A comprehensive survey of issues related to Sarbanes-Oxley (SOX) compliance reveals companies are spending more time and money to comply while improving their internal controls, and several issues they’re confronting at least indirectly impact corporate treasury.
On the plus side, 70% of the 468 chief audit executives from companies ranging widely in size—72% have more than $1 billion in revenues—reported that their internal control over financial reporting structure has improved, according to consultancy Protiviti’s annual survey titled “Understanding the Costs and Benefits of SOX Compliance.” In addition, 50% said their companies realized improved business processes.
However, SOX-related costs are rising for many companies, especially large ones. The recently released report notes that just under half of organizations spend less than $1 million on SOX compliance, but a significant number of large companies spend $2 million of more annually, as do companies from industries such as insurance and telecommunications. In addition, external audit fees continue to rise for most large companies filing on an accelerated basis, although they fell for most of emerging growth, non-accelerated filers.
The survey found that well over half of organizations have at least moderate plans to automate currently manual processes related to SOX.
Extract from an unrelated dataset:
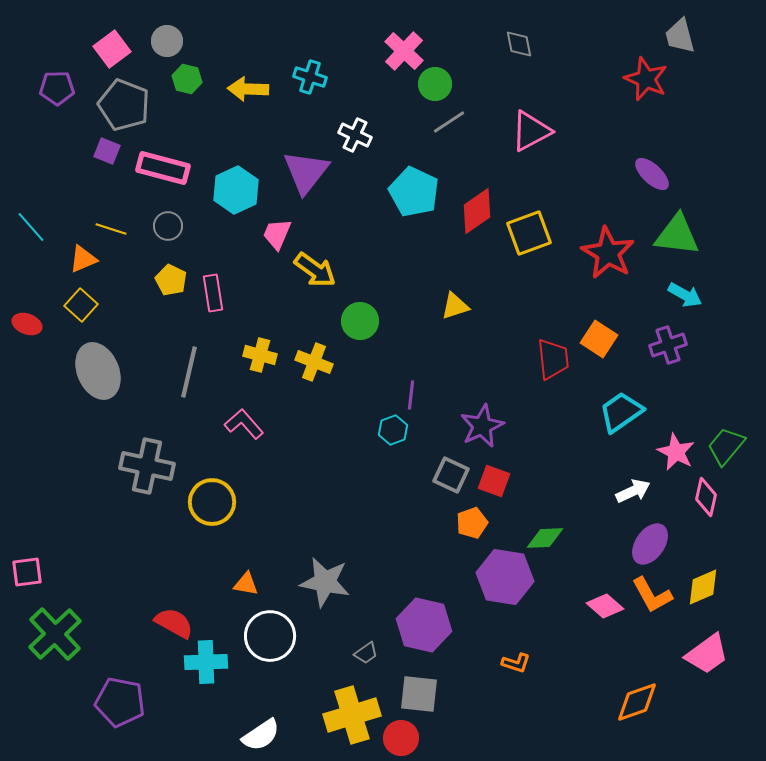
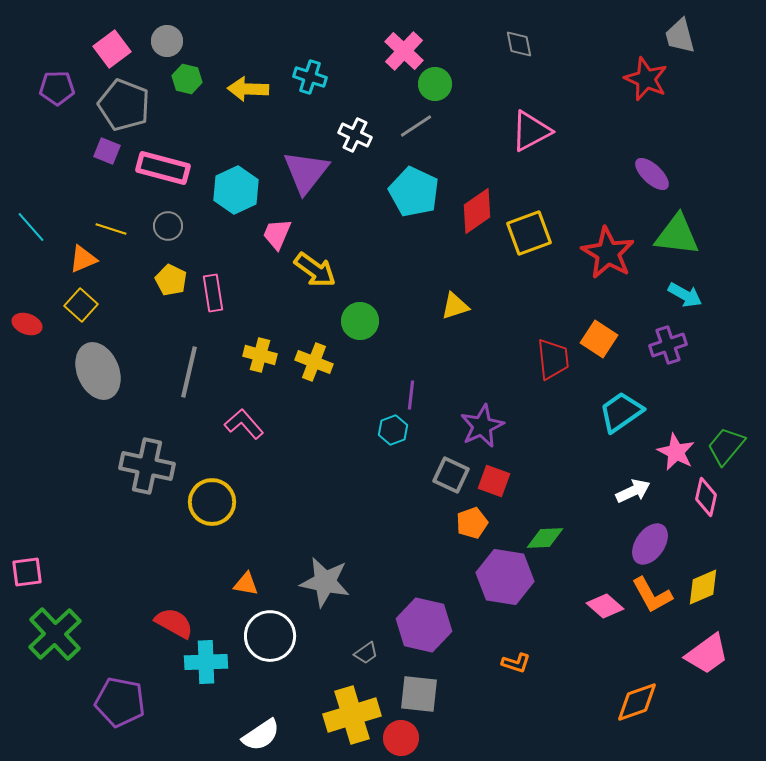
gray line at (449, 122): moved 33 px left, 4 px down
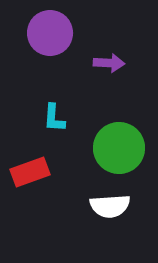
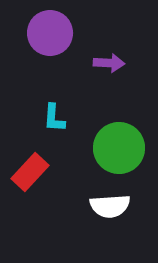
red rectangle: rotated 27 degrees counterclockwise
On the treasury front, the survey found that just 56% of companies have begun preparation to comply with the Financial Accounting Standards Board’s new revenue recognition standard, which calendar-year companies must begin complying with at the start of 2018. Jim DeLoach, a managing director at Protiviti, said that the new standard’s effect on the financial reporting process can impact the contractual provisions underlying financial instruments and debt covenants, a component of treasury’s mandate.
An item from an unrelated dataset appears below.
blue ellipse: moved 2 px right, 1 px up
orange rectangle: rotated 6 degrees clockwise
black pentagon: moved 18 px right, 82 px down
Mr. DeLoach said feedback from Protiviti’s corporate customers as well as discussions with partners from the Big Four accounting firms suggest many companies still have significant work to do.
“Most of that work applies to the financial reporting function, but there are ancillary impacts on treasury. Besides loan covenants, it could affect elements such as tax planning, sales incentive plans and contracting processes where treasury is involved on the periphery,” Mr. DeLoach said.
He added that most very large companies are likely well on their way to adapting to the new accounting guidance and have at least begun the process of engaging their lenders and adapting loan covenants when appropriate. “But if they haven’t, the train is about the leave the station,” he said.
The survey also revealed that companies are spending more and more time on cyber security-related disclosures, with 24% of those reporting cyber security incidents saying it increased the time their companies spent on SOX compliance by more than 15%. DeLoach noted that cyber security and other types of fraud as well as the controls to reduce such fraud are key concerns for treasury.
“Treasury needs to be concerned about internal controls to safeguard assets and monitor those assets and systems, and they need real-time visibility into cash flow and centralized payment processes,” Mr. DeLoach said. “Treasury thinks about issues such as employee education around cyber threats that could potentially affect liquid assets.”
He added that to the extent treasury maintains a strong focus on preserving the company’s liquid assets from cyber threats, it contributes to the overall strength and the effective internal control over financial reporting.